My own feeling is that in an age of soaring university costs, housing costs (ouch) and everyone having to put more into their pensions, private school education really does have to justify itself in terms of "more or less guaranteed" significantly increased lifetime earnings. Otherwise not worth it.
Because unless you are simply rolling in money, any money spent on private school fees is money that can't be spent on uni or helping your child start an investment fund/put down a deposit on a property.
If I was 35, living in the expensive southeast and had a load of student debt and my parents couldn't help me out with buying a property either, and the reason for this was "Well, we sent you to a private school.... and okay, sure, you didn't actually do any better in terms of exams/career than your friends who went to decent state schools, but you got a holistically well-rounded experience and lovely green fields and a nice orchestra and a wonderful drama club out of it...!"

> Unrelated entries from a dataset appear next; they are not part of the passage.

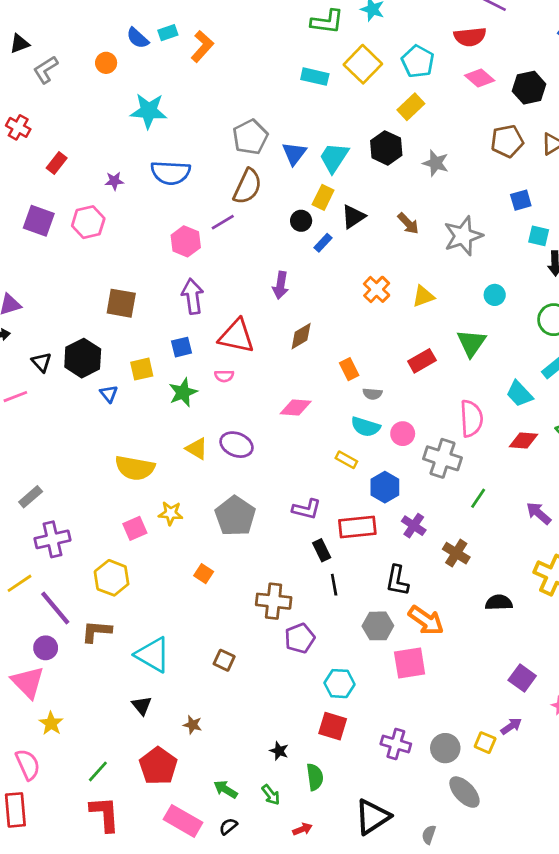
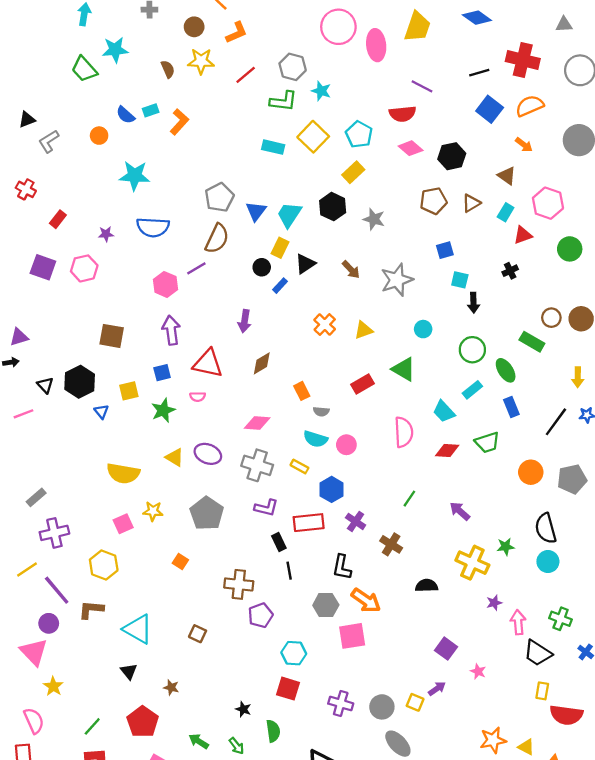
green triangle: (471, 343) -> (404, 369), turned -35
gray cross: (443, 458) -> (257, 465), moved

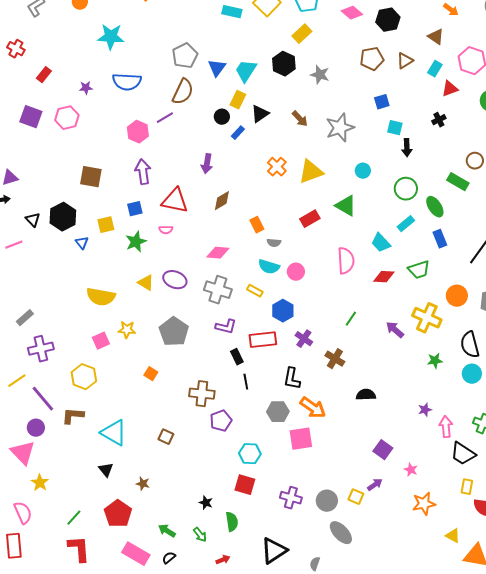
yellow triangle: (364, 330) -> (311, 172), size x1.5
yellow cross: (472, 563) -> (427, 318), moved
orange star: (493, 740) -> (424, 504), moved

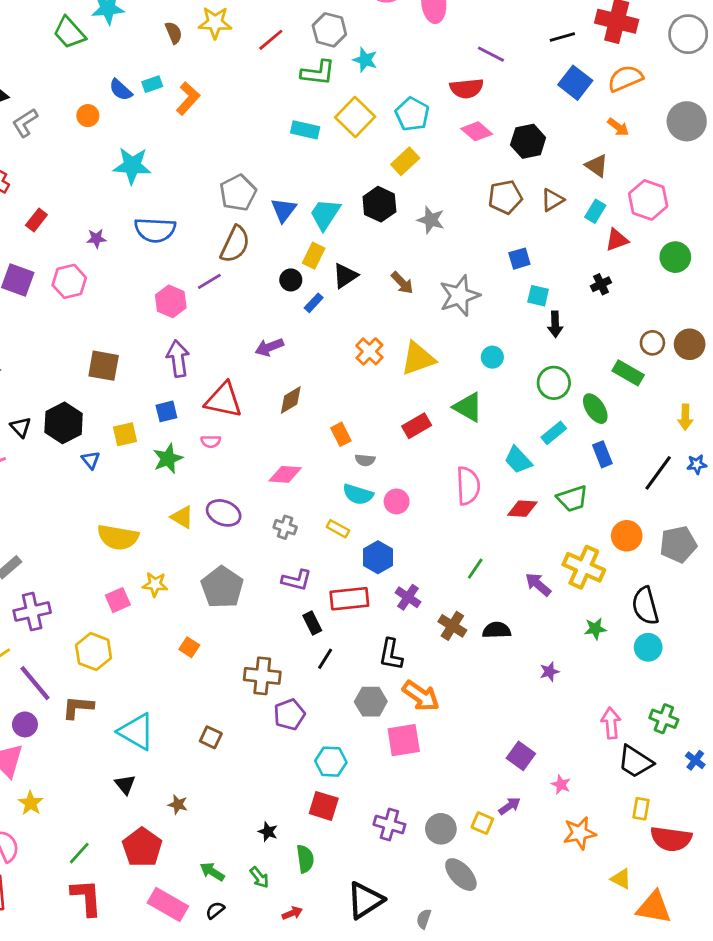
purple arrow: (207, 164) -> (269, 347), turned 60
gray cross: (218, 290) -> (285, 527), size x0.6
black line: (246, 382) -> (325, 659), turned 42
black semicircle: (366, 395) -> (497, 630), moved
purple star: (425, 410) -> (550, 672), moved

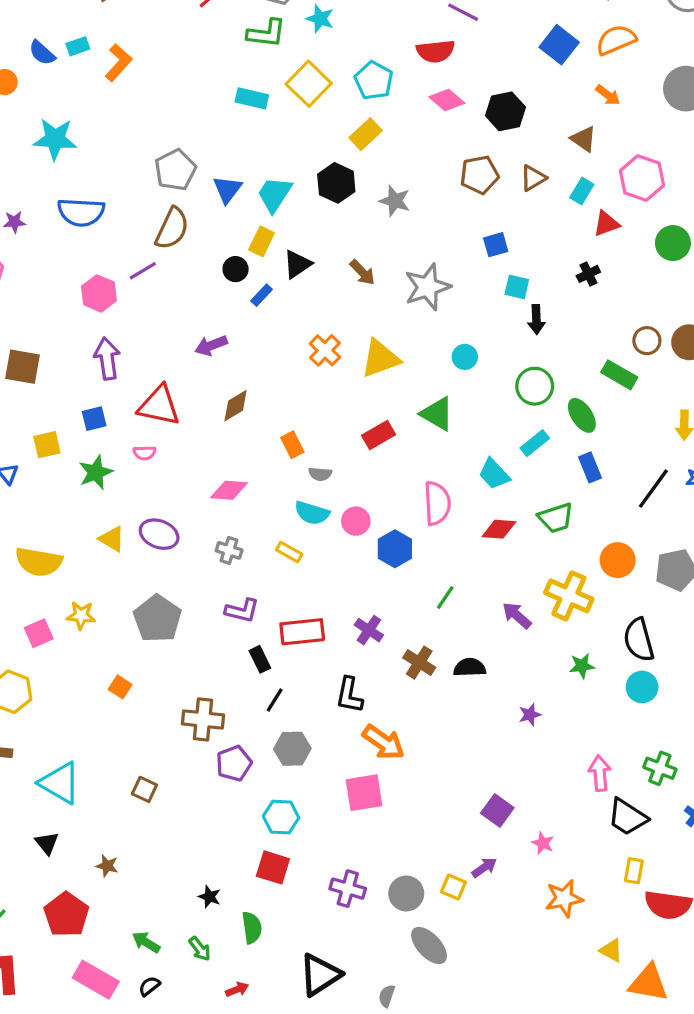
blue hexagon: (378, 557) -> (395, 549), moved
gray hexagon: (371, 702) -> (292, 749), moved

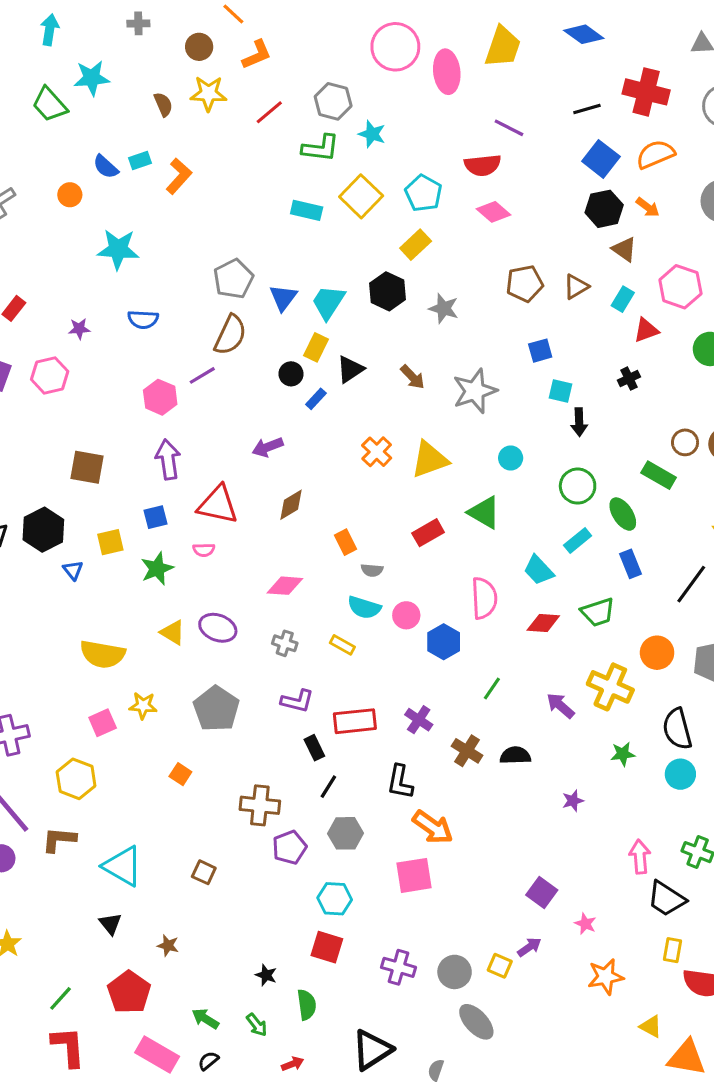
black hexagon: (505, 111) -> (604, 209), moved
blue semicircle: (81, 212) -> (143, 319), size x0.7

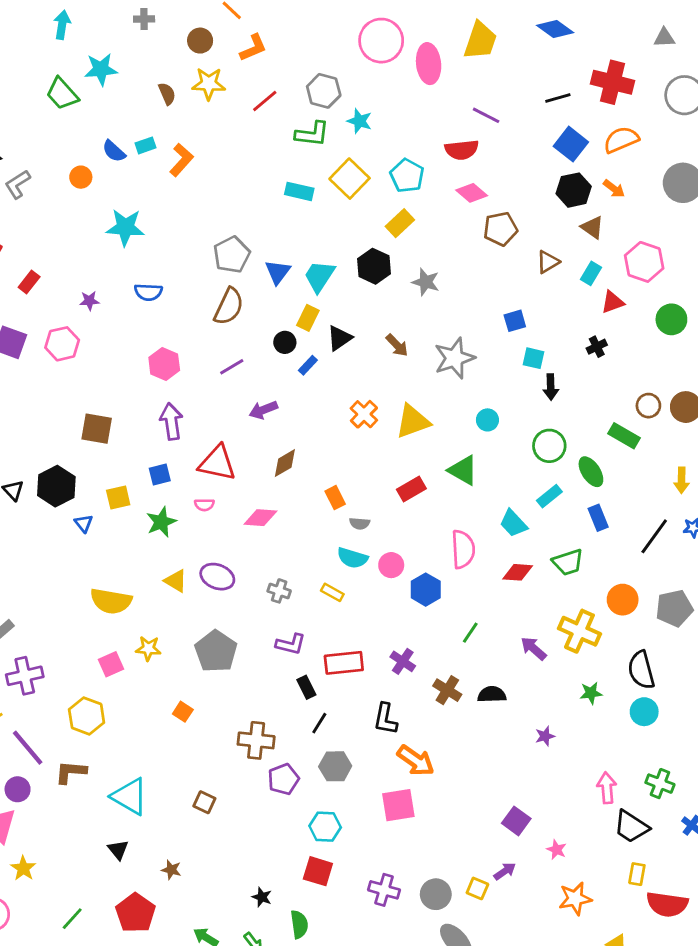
brown pentagon: (525, 284) -> (500, 229), moved
purple line: (202, 375) -> (232, 367), moved
pink diamond: (285, 586) -> (260, 518), moved

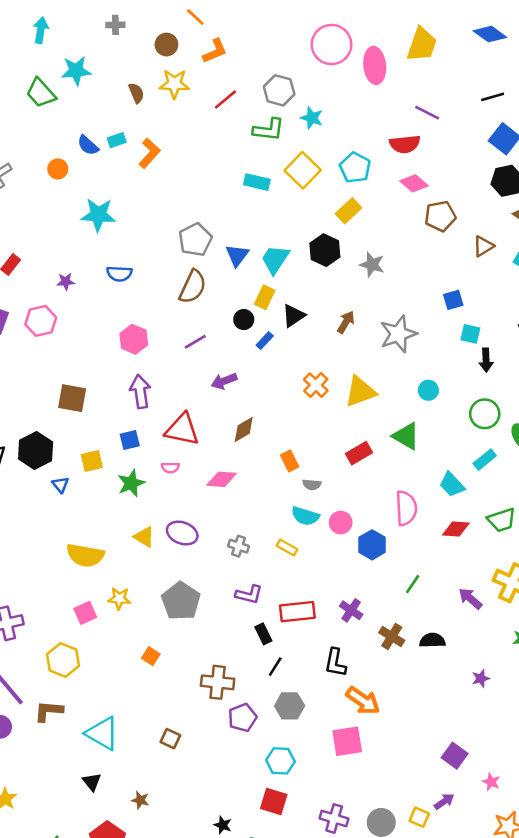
brown arrow: (397, 345) -> (346, 322), turned -105

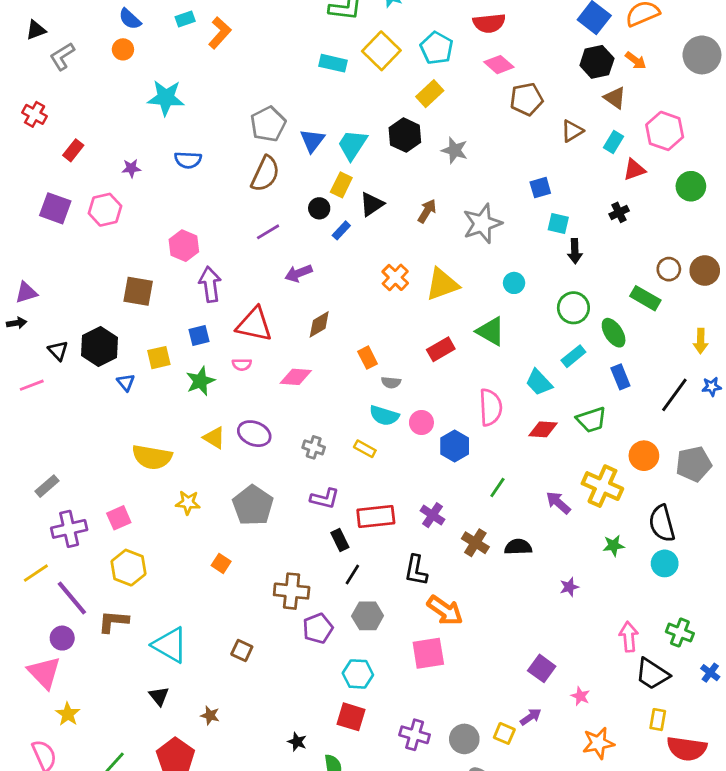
blue semicircle: (88, 145) -> (130, 19), moved
pink hexagon: (134, 339) -> (184, 246), moved
pink square: (85, 613) -> (119, 518), moved

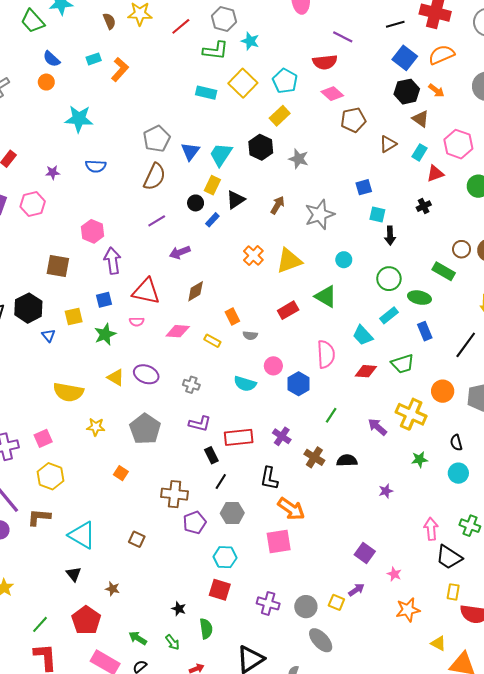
green ellipse: (614, 333) -> (419, 298), turned -45
cyan semicircle: (384, 416) -> (245, 384), moved
yellow rectangle: (365, 449) -> (212, 341), moved
black semicircle: (662, 523) -> (456, 443), size x0.6

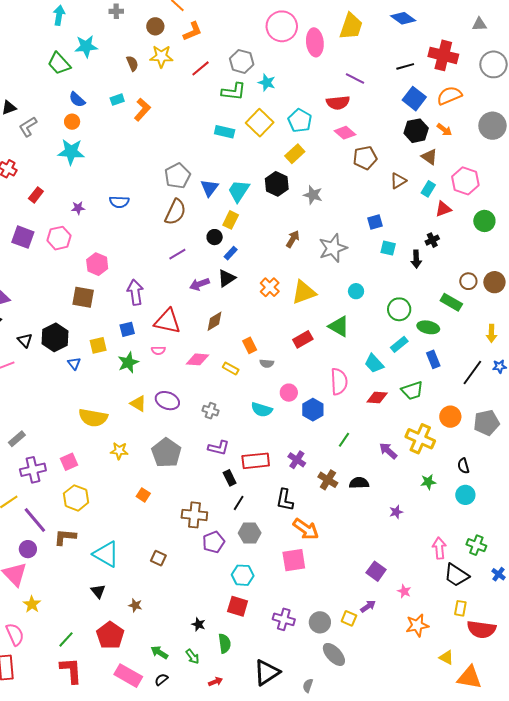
cyan star: (79, 119) -> (71, 152), moved
black triangle: (236, 200) -> (227, 278), moved
pink hexagon: (93, 231) -> (97, 264), moved
black arrow: (390, 236) -> (416, 259), moved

... well, I'd feel a bit cheesed off, to be honest. And I'd be thinking that what would make me feel holistically well-rounded right now, would be if I could buy a house/flat and not have a millstone of debt round my neck.
Of course, if one is really rich and can easily pay for ALL these things for all your kids, then this is all immaterial.
I don't know many people like that, though. The only people I know in the UK who are using private schools right now, are doing so because they are in areas where there is a lot of pressure on school places and they only got offered terrible/very-far-away state school places. So they opted to go private until either a better SS place comes up or they move or their child goes on to the next stage of education (secondary/sixth form).